On Monday morning, nearly two days after the landslide, Civil Defense relief workers continued to work to clear rocks and other debris from Imam Ali's Qattarat, a shrine near the holy city of Kerbala, in central Iraq.
In the early hours of the morning, "unfortunately, we found two bodies, that of a man and that of a woman" under the rubble, Jaoudat Abdelrahmane, director of the Civil Defense media department, told AFP.
For the time being, the rescuers have removed seven lifeless bodies from the rubble of this place of pilgrimage: four women, two men and a child. Three children were rescued and hospitalized.
"We continue to search for other victims" in the rubble, continued Mr. Abdelrahmane. “Witnesses told us that the body of a woman was still” under the rubble.
The landslide occurred on Saturday afternoon, when a portion of the rock face that surrounds the shrine fell off, sinking part of its roof.
According to Nawas Sabah Shaker, spokesperson for the Civil Defense, the landslide is due to "high humidity" which separated part of the rock from the rest of the wall.
This landslide caused the collapse "of about 30% of the surface of the building of about 100 square meters", he added.
The tragedy caused considerable emotion in Iraq, whose population is predominantly Shia Muslim. But the controversy begins to swell on the responsibilities.
"We want to know what happened, why it happened," lamented AFP Bassem Khazali, a witness whose nephew died in the accident.
The essential Shiite leader Moqtada Sadr, accustomed to outbursts against the Iraqi government and its political adversaries, attacked Sunday evening the "corrupt" and the "corruption which once again caused civilian victims".

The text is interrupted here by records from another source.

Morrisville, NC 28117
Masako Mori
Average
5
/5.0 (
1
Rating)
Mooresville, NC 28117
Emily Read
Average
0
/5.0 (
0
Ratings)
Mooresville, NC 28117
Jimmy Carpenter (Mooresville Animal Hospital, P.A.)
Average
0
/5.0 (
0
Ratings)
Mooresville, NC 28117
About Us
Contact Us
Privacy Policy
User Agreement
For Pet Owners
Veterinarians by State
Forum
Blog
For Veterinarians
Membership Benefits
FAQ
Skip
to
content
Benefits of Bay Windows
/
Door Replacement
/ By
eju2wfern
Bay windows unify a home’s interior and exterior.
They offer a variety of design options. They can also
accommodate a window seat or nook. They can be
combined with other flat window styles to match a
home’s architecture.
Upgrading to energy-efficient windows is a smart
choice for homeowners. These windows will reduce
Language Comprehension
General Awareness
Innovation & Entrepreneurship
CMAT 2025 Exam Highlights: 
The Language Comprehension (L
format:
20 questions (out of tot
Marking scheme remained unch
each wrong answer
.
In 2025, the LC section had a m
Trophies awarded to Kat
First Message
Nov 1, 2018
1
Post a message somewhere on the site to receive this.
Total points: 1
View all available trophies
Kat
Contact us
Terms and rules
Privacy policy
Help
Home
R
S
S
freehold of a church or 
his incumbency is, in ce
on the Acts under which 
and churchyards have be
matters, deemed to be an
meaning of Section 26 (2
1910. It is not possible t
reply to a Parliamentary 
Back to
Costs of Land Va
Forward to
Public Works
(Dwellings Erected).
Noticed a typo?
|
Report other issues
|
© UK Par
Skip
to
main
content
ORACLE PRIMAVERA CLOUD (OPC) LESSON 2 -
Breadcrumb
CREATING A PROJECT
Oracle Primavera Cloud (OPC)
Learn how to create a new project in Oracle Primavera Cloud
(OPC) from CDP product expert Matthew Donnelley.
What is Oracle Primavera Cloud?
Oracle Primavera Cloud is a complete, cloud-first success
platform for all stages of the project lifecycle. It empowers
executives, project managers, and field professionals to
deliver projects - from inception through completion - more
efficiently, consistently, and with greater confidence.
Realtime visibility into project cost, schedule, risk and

Imam Ali's Qattarat is located about 25 km west of the holy Shia city of Karbala and it attracts pilgrims by the thousands every year. It is dedicated to Imam Ali, son-in-law of the Prophet Muhammad and founding figure of Shia Islam.
Imam Ali would have stopped there with his army on his way to the Battle of Siffin in 657 and would have caused a source of water to gush there.

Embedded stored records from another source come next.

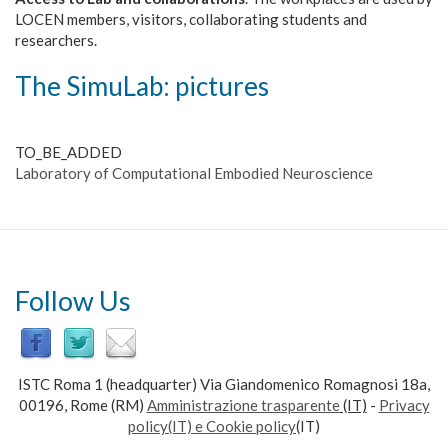
LOCEN members, visitors, collaborating students and
researchers.
The Simu
Lab
: pictures
TO_BE_ADDED
Laboratory of Computational Embodied Neuroscience
Follow Us
ISTC Roma 1 (headquarter) Via Giandomenico Romagnosi 18a,
00196, Rome (RM)
Amministrazione trasparente
(IT)
-
Privacy
policy(IT) e Cookie policy
(IT)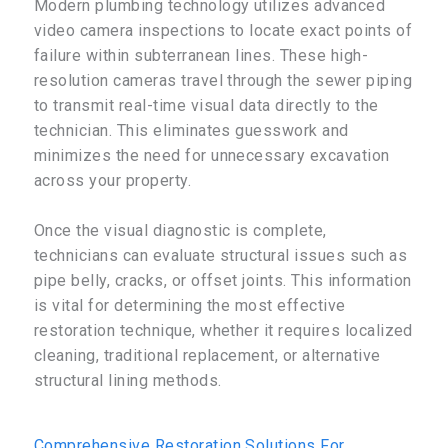
Modern plumbing technology utilizes advanced
video camera inspections to locate exact points of
failure within subterranean lines. These high-
resolution cameras travel through the sewer piping
to transmit real-time visual data directly to the
technician. This eliminates guesswork and
minimizes the need for unnecessary excavation
across your property.
Once the visual diagnostic is complete,
technicians can evaluate structural issues such as
pipe belly, cracks, or offset joints. This information
is vital for determining the most effective
restoration technique, whether it requires localized
cleaning, traditional replacement, or alternative
structural lining methods.
Comprehensive Restoration Solutions For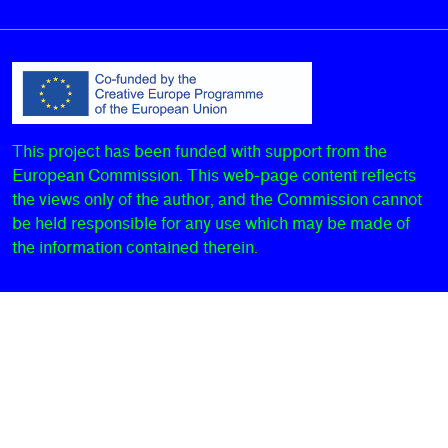
This project has been funded with support from the
European Commission. This web-page content reflects
the views only of the author, and the Commission cannot
be held responsible for any use which may be made of
the information contained therein.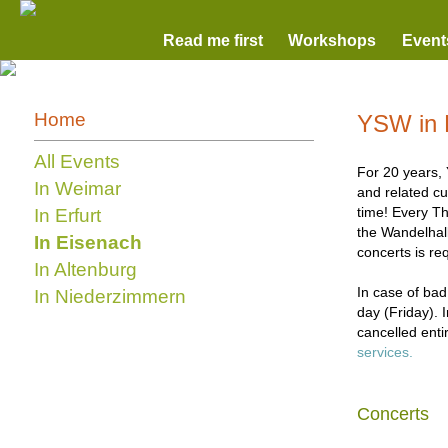
Read me first
Workshops
Event
Home
YSW in 
All Events
For 20 years, 
In Weimar
and related cu
time! Every Th
In Erfurt
the Wandelhall
In Eisenach
concerts is re
In Altenburg
In case of bad
In Niederzimmern
day (Friday). 
cancelled enti
services.
Concerts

However, the Shiite Waqf - a religious institution that administers the property of the Shiite community in Iraq - claimed "not to manage" the sanctuary, nor the land on which it is built.
On Facebook, the governor of Kerbala, Nassif al-Khattabi indicated that "the shrine does not belong to a specific group, but to individuals who have been summoned", without however specifying their identities, or which authorities intended to question them.